Nadia Idiri, stellvertretende Präfektin der Région Grand Est, Gérard Schann von der Stadtteilinitiative aus dem Quartier du Port-du-Rhin und die Oberbürgermeister Toni Vetrano und Roland Ries begrüßten am frühen Samstagabend die Festbesucher auf dem Place de l'Hippodrome.zoom

Am Sonntagnachmittag traf man sich dann auf der deutschen Seite wieder: Zum ersten Mal, betonte Claudia Mündel, gebe es beim Kreuzmattfest Flammkuchen – die französische Festorganisatoren hatten kurzerhand ihren Ofen mit auf den Platz vor der Villa RiWa gebracht. Wie auch OB Vetrano lobte sie die Umgestaltung des Viertels und das Engagement der Städtischen Wohnbau, die in den vergangenen Jahren nicht nur die meisten Wohnungen energetisch saniert und mit Balkonen ausgestattet hat, sondern auch die großzügigen Grünflächen zwischen den Häusern so gestaltet, dass sich die Bewohnerinnen und Bewohner dort gerne treffen und aufhalten. Auch die Stadtentwicklung, die in den vergangenen Jahren sowohl die Kreuzmatt als auch das Quartier du Port-du-Rhin zum positiven verändert hat, wurde bereits am Samstagabend als Gemeinsamkeit hervorgehoben. Die Stellvertreterin des Präfekten der Région Grand Est, die als Studentin im Port-du-Rhin gewohnt hatte, freute sich besonders darüber, dass sie aus staatlichen Programmen zu dieser Entwicklung habe beitragen können.

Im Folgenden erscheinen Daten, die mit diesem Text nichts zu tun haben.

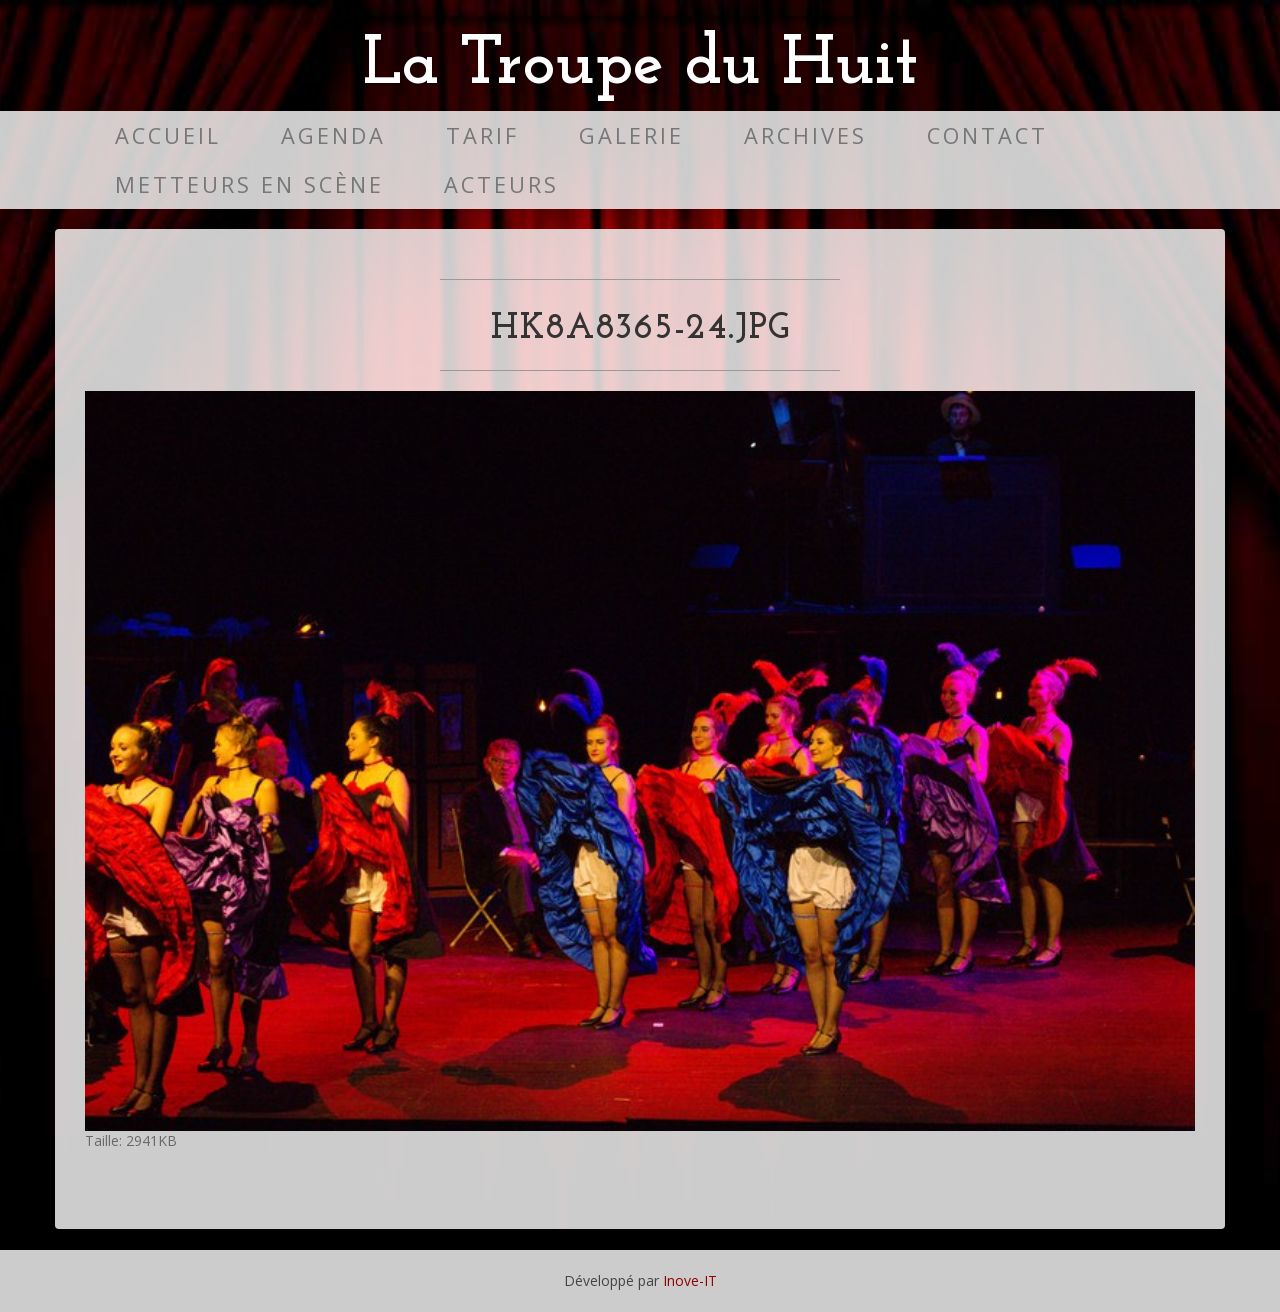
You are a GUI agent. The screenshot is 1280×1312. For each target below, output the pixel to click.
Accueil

Clown Pädrelli machte Späße, die alle verstanden, unabhängig von ihren Sprachkenntnissen.zoom

Die Kinder freuten sich über Clown Pädrelli, den alle unabhängig von ihren Sprachkenntnissen verstanden.
Organisiert haben das Kreuzmattfest neben der Gemeinwesenarbeit Kreuzmatt auch zahlreiche Engagierte der Stadtteilinitiative „Wohnumfeld“ sowie weitere Einrichtungen aus der Villa RiWa und dem Viertel: Jugendtreff Kreuzmatt, Mädchentreff Kreuzmatt, Kindertageseinrichtung Kreuzmatt, Josef-Guggenmos-Schule, Werkrealschule Hebel, Frauen- und Mütterzentrum, Diakonie Kork, Präventionsstelle des Deutschen Roten Kreuzes und das städtische Integrationsmanagement-Team. Der Förderverein Kreuzmatt und die Städtische Wohnbau GmbH unterstützten das Fest finanziell.